今年は10月1日~ 25日オンラインで開催しました。
一部アーカイブは2021年9月30日まで公開します。

北方四島の豊かな自然や日本人の暮らしを知ろう
独立行政法人北方領土問題対策協会

北海道本島の根室半島沖に点在する歯舞群島、そこから更に北東に位置する色丹島、知床半島の東側にある国後島、日本最大の島にして最北端に位置する択捉島。これら北方四島にはかつて日本人が住んでおり、漁業や水産加工、林業などを営みながら活気に満ちた暮らしをしていた「我が国固有の領土」です。
豊かな水産資源のほか多様性に満ちた動物が生息するなど自然の恵みにあふれた北方四島の魅力や、かつて日本人が暮らしていたことを知り思いをめぐらせることで、四島の未来について一緒に考えてみましょう。

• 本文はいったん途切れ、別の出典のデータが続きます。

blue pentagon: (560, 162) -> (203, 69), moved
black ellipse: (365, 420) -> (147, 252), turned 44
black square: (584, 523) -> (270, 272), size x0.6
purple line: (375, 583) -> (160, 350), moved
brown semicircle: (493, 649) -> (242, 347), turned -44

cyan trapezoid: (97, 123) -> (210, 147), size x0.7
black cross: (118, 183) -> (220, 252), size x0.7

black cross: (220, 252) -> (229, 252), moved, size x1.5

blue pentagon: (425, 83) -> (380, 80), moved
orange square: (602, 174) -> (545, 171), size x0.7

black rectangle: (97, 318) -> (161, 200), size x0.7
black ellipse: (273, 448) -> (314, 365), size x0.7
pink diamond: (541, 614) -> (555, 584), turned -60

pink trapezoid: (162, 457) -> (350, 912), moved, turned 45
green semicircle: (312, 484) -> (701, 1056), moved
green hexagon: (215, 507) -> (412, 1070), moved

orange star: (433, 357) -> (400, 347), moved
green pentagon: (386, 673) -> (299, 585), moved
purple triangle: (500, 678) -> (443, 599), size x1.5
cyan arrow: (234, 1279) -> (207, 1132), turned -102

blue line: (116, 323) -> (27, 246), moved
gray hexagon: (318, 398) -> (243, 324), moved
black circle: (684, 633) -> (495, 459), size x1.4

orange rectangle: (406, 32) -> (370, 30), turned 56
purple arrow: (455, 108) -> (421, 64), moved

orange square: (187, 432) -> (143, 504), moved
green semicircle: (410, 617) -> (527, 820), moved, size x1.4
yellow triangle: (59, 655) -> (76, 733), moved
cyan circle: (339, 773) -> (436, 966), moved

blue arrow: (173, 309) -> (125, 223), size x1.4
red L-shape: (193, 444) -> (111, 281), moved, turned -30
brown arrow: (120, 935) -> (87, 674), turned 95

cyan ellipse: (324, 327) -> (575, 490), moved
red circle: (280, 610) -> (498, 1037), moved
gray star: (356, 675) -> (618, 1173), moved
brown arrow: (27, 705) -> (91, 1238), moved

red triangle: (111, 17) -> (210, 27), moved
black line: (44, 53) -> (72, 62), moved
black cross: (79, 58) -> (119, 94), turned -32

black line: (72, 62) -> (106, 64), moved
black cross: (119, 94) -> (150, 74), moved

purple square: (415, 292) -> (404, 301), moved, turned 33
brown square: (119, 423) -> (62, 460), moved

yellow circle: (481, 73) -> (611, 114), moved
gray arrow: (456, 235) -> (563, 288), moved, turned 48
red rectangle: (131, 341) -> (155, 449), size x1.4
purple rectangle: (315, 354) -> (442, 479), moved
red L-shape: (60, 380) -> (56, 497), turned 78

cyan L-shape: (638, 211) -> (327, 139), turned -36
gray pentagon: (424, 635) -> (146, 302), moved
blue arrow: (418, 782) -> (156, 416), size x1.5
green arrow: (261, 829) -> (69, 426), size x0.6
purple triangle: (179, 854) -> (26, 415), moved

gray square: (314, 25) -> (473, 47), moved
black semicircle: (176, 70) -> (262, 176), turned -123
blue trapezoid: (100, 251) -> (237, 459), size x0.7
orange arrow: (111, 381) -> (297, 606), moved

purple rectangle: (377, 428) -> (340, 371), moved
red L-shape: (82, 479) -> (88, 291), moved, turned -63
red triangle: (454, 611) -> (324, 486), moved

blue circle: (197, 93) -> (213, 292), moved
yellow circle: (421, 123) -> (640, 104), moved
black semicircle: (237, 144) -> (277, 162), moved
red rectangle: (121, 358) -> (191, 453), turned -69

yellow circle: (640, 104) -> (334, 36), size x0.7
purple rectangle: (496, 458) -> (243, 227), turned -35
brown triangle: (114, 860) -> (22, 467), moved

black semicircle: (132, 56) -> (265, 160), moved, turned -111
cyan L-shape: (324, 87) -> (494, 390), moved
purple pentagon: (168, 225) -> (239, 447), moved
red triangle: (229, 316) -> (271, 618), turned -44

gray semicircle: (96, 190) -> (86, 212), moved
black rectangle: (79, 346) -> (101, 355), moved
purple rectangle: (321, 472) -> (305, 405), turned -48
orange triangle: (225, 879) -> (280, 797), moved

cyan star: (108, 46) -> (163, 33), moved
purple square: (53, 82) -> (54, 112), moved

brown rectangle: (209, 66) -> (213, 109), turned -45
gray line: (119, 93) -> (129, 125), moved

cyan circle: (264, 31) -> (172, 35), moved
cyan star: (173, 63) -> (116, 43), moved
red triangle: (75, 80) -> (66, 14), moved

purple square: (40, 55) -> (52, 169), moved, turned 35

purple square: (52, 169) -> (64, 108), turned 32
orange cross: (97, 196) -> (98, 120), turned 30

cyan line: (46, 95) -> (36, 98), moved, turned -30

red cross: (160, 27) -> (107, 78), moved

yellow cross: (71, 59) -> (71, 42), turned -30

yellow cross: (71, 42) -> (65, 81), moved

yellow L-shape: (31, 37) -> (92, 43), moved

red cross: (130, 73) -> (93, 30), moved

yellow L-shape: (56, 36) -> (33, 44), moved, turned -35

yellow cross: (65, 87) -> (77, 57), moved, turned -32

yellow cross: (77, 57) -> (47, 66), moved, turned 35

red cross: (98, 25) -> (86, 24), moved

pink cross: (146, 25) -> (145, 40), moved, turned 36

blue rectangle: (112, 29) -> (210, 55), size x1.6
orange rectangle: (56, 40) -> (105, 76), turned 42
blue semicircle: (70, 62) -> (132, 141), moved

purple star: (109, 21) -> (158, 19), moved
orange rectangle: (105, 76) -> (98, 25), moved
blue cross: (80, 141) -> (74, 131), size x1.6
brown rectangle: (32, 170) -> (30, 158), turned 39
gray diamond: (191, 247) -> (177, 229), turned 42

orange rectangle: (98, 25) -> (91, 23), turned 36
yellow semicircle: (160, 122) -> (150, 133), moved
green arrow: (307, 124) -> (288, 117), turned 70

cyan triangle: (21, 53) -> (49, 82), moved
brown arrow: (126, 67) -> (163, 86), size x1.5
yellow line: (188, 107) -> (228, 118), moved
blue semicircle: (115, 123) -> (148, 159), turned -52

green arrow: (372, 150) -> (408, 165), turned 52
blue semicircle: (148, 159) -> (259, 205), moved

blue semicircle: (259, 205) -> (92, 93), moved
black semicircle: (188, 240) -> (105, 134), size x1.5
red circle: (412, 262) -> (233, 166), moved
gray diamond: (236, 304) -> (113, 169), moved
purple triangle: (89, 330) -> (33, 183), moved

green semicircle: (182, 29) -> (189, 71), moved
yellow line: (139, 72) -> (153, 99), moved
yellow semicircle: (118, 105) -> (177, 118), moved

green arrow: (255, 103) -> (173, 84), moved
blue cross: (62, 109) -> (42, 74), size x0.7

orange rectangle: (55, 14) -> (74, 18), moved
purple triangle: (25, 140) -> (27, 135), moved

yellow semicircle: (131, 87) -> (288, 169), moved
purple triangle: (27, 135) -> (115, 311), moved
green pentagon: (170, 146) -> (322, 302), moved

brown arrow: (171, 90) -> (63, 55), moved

*コンピューターグラフィックで雄大な北方四島の自然を紹介しています
目次

北海道本島の北東洋上に浮かぶ魅力的な北の島々

まずは、北方四島のそれぞれの島の特徴やその魅力について紹介しましょう。

【歯舞群島(はぼまいぐんとう)】
根室半島の沖合に浮かぶ貝殻島(かいがらじま)、水晶島(すいしょうとう)、勇留島(ゆりとう)、秋勇留島(あきゆりとう)、志発島(しぼつとう)、多楽島(たらくとう)などからなる群島です。昆布などの海藻が豊富に獲れることで知られています。

【色丹島(しこたんとう)】
緑で覆われた丘が連なり高山植物が一帯に広がっています。湖や沼がたくさんあり湿原も見られます。天然の良港に恵まれています。

【国後島(くなしりとう)】
沖縄本島より大きく日本第2位の面積を持つ島です。世界で最も美しい二重火山の一つとされる爺々岳(ちゃちゃだけ)があります。

【択捉島(えとろふとう)】
日本最大の面積を持つ島で、日本最北端の島でもあります。1,000m~1,500m級の火山が連なり、温泉が湧き出しています。

多様性に満ちた動物たちが生息する北の楽園

次に、北方四島に生息する動物たちについて紹介しましょう。
北方四島では、北海道本島でも多く見られるキタキツネやヒグマ、クロテンなどが確認されており、国後島と択捉島では、世界に例を見ない白いヒグマが生息していることも分かっています。また、珍しい鳥が多く見られ、赤い美しいくちばしと目の上の長い飾り羽が特徴のエトピリカや、カムチャッカ半島で繁殖した渡り鳥の通り道となっているため、オジロワシ、オオワシなどが確認されています。
この海域にはサケやマス、カニ、エビなどがたくさんいます。これらを餌とするアザラシやオットセイ、シャチなども見られます。世界で有数の生物多様性の高い地域の一つと言われています。
北方四島はいまだ手つかずの自然が残り、海でも陸でも人間の影響を受けず活き活きと生息する動物たちの姿を見ることができます。

漁業を中心に活気に満ちていた日本人の暮らし

最後に、かつて日本人(元島民)が暮らしていたことについて紹介しましょう。
1945年の終戦時、北方四島には3,124世帯、17,291人の日本人が住んでいました。(日本人の人数は、昭和20年8月15日現在において6月以上北方四島に居住していた者の数)
水産資源が豊富なので、たくさんの人たちが漁業や水産加工業で生計を立てていました。漁の最盛期には根室や函館、本州から5,000人もの出稼ぎの人々が集まり、島々は活気に満ちていたそうです。
北方四島を知る元島民の証言(「歴史の証言-元島民が語る北方領土」を参照)から、どんな暮らしがあり、どんな文化が育まれていたのかを知り、また、自然の恵みあふれる四島の魅力に触れることで、私たち国民一人ひとりが北方四島の未来について考え創造し、一日も早い領土問題解決へと歩んでいきましょう。